* [Problem to work on]
Set down, character for character, everything in the records below from the line holding "TEDDY SWIMS KÜNDIGT" down to the line holding "Việt Nam anh hùng Hồ Thị Vàng, tỉnh Đồng Nai", and no other line.

* [Data provided]
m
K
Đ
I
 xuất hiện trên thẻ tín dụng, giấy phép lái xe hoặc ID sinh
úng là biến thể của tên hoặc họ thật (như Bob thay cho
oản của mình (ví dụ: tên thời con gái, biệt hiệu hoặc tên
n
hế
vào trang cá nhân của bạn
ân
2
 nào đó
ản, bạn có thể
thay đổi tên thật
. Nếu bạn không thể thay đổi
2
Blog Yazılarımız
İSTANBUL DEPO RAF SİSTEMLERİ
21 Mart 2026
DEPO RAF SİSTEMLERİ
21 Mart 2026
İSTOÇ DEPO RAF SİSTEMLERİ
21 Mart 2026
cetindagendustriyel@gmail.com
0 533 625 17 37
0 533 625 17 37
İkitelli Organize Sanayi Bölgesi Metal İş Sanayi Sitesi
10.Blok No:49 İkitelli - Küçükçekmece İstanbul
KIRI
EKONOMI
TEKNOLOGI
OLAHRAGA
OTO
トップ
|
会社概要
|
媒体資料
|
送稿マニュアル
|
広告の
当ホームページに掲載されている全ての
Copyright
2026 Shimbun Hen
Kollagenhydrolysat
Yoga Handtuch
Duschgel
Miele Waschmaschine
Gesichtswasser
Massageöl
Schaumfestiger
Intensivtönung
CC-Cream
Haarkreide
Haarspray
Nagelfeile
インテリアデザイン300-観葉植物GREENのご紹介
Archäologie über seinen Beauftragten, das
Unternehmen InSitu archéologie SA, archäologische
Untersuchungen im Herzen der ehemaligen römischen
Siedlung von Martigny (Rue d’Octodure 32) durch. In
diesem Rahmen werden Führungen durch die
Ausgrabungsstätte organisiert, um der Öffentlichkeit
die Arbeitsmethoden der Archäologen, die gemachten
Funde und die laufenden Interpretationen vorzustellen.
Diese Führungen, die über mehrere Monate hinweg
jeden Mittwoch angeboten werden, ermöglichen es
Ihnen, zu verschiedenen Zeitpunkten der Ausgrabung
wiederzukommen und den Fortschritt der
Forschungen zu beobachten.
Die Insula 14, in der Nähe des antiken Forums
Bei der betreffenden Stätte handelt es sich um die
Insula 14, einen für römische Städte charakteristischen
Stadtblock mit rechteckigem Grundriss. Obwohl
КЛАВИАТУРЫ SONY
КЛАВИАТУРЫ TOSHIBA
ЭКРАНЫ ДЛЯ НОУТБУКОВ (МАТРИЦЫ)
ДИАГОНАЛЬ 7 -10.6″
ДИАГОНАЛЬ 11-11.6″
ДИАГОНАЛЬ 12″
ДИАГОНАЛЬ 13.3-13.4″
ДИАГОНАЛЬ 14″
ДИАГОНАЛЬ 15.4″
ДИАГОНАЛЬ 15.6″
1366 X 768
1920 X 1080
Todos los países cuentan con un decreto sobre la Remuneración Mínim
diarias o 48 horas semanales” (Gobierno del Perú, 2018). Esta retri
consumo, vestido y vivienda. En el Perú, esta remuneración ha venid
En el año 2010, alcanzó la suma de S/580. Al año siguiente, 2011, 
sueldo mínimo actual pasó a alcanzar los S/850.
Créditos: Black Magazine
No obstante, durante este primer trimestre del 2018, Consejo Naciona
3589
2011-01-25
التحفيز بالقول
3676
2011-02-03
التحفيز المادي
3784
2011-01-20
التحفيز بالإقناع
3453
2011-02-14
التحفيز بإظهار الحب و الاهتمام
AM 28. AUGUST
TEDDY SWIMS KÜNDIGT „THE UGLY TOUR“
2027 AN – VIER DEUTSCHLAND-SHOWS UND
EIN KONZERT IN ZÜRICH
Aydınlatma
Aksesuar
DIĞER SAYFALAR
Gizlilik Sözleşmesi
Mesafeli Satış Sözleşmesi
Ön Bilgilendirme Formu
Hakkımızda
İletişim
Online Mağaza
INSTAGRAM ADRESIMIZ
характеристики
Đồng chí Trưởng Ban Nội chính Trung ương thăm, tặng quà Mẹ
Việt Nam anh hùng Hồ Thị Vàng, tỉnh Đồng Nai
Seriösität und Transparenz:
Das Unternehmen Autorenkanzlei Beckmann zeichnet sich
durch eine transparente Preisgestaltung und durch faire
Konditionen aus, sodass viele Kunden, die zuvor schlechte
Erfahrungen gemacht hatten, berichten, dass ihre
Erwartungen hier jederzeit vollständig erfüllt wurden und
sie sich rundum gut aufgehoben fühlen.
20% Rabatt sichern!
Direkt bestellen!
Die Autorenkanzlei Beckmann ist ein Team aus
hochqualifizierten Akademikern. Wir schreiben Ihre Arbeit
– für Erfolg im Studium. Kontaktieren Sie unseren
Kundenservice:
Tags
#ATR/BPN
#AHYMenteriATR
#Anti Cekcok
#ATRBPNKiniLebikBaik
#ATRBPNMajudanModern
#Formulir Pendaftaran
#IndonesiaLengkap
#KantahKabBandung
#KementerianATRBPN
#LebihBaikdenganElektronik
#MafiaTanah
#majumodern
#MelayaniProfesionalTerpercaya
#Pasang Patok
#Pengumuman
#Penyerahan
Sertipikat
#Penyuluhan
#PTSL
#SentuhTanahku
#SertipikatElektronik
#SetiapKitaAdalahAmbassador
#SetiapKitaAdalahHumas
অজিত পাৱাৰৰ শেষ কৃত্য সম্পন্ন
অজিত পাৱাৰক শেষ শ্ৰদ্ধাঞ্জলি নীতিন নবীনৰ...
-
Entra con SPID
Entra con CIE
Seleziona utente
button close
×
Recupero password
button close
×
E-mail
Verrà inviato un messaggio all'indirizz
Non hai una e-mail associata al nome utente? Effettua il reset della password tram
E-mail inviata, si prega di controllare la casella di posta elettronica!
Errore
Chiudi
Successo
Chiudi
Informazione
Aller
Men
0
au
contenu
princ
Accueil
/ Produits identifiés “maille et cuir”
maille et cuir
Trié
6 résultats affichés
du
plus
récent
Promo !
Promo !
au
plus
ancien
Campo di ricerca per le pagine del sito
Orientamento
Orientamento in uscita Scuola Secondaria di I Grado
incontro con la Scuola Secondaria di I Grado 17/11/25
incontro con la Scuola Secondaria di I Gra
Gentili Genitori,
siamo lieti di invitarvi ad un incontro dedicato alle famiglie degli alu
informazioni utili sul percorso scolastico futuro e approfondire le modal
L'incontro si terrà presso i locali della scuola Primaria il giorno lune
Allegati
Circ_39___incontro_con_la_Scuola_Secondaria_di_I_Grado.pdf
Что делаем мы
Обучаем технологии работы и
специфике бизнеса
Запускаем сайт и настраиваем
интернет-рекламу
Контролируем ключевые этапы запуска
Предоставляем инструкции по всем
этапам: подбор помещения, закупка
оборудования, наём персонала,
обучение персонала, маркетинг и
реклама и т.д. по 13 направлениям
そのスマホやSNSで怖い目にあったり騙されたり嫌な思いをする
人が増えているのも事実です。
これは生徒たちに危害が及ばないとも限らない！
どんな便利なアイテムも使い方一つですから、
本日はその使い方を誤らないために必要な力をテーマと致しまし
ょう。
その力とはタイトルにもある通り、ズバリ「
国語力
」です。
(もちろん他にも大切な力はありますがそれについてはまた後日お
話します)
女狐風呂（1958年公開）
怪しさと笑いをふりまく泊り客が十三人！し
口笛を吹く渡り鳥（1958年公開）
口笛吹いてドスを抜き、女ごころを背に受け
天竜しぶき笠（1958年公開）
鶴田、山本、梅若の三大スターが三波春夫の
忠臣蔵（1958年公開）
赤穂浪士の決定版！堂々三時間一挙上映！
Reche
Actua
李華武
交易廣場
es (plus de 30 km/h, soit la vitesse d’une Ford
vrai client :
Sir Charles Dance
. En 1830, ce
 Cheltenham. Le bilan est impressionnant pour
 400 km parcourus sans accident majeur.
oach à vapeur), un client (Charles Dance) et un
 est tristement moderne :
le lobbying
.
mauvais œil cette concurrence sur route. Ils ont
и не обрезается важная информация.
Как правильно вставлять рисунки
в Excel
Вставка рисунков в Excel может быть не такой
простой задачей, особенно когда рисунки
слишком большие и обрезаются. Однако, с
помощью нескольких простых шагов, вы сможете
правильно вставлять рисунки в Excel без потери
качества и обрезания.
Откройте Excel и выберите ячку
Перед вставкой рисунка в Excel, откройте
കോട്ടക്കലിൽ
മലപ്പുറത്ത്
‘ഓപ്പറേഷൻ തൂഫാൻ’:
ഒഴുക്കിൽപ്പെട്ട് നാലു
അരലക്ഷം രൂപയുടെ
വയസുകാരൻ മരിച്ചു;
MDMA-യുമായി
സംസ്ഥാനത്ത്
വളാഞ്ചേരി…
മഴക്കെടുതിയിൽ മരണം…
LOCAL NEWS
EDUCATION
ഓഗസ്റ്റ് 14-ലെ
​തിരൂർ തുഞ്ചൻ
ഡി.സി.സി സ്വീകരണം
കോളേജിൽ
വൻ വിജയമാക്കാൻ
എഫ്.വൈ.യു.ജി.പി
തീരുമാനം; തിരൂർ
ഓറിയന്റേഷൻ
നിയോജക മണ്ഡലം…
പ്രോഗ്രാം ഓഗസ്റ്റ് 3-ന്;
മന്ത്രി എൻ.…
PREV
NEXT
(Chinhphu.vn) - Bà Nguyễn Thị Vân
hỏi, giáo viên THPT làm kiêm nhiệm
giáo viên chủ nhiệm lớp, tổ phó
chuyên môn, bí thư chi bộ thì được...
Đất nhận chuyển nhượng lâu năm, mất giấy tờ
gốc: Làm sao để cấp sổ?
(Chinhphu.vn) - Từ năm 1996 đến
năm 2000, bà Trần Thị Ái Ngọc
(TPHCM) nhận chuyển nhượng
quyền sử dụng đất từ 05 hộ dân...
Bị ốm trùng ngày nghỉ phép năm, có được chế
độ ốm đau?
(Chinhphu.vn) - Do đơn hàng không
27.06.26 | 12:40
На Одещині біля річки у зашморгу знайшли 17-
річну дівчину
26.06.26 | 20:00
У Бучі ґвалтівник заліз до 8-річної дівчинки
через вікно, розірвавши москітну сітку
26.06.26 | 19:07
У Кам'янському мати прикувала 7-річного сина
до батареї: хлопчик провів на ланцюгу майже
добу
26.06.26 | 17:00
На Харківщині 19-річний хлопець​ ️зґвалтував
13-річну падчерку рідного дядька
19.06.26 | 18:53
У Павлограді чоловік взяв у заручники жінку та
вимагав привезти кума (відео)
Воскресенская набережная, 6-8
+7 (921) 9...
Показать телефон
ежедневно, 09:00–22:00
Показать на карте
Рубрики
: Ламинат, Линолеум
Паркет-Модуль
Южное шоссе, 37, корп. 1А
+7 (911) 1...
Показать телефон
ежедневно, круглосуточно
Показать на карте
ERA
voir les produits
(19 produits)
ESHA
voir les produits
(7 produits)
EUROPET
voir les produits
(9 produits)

* [Solution for this problem]
TEDDY SWIMS KÜNDIGT „THE UGLY TOUR“
2027 AN – VIER DEUTSCHLAND-SHOWS UND
EIN KONZERT IN ZÜRICH
Aydınlatma
Aksesuar
DIĞER SAYFALAR
Gizlilik Sözleşmesi
Mesafeli Satış Sözleşmesi
Ön Bilgilendirme Formu
Hakkımızda
İletişim
Online Mağaza
INSTAGRAM ADRESIMIZ
характеристики
Đồng chí Trưởng Ban Nội chính Trung ương thăm, tặng quà Mẹ
Việt Nam anh hùng Hồ Thị Vàng, tỉnh Đồng Nai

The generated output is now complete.